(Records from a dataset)
-- Opening Marker --
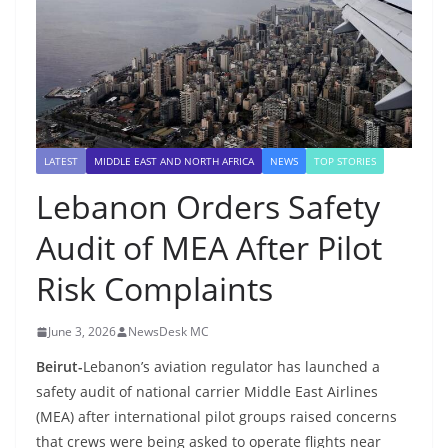
LATEST
MIDDLE EAST AND NORTH AFRICA
NEWS
TOP STORIES
Lebanon Orders Safety
Audit of MEA After Pilot
Risk Complaints
June 3, 2026
NewsDesk MC
Beirut-
Lebanon’s aviation regulator has launched a
safety audit of national carrier Middle East Airlines
(MEA) after international pilot groups raised concerns
that crews were being asked to operate flights near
-- Closing Marker --
### WHAT TO DO
From the records, copy every line that has the string "Lebanon" in it.

### RESPONSE AREA
Lebanon Orders Safety
Lebanon’s aviation regulator has launched a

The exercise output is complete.